[Entries taken from a collection]
BEGIN
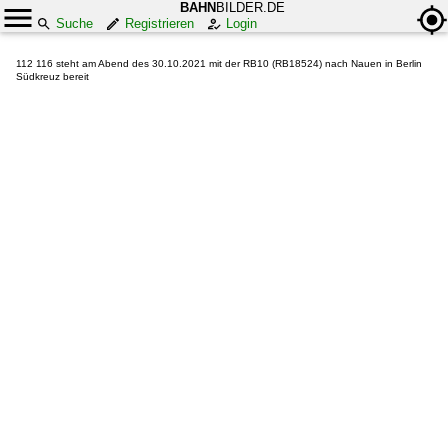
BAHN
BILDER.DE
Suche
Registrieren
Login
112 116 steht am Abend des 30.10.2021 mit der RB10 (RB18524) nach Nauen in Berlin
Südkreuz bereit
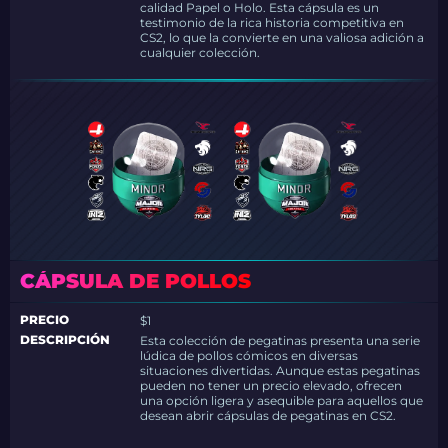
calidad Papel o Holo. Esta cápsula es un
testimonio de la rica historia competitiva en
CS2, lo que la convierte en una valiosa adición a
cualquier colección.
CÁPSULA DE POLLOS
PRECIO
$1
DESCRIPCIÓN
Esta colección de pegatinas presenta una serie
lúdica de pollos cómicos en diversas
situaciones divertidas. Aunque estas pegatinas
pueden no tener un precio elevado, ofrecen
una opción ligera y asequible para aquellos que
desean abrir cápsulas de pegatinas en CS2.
END
* [WHAT YOU NEED TO DO] Reproduce the data above exactly, leaving each picture out.

* [TASK RESULT]
BAHN
BILDER.DE
Suche
Registrieren
Login
112 116 steht am Abend des 30.10.2021 mit der RB10 (RB18524) nach Nauen in Berlin
Südkreuz bereit
calidad Papel o Holo. Esta cápsula es un
testimonio de la rica historia competitiva en
CS2, lo que la convierte en una valiosa adición a
cualquier colección.
CÁPSULA DE POLLOS
PRECIO
$1
DESCRIPCIÓN
Esta colección de pegatinas presenta una serie
lúdica de pollos cómicos en diversas
situaciones divertidas. Aunque estas pegatinas
pueden no tener un precio elevado, ofrecen
una opción ligera y asequible para aquellos que
desean abrir cápsulas de pegatinas en CS2.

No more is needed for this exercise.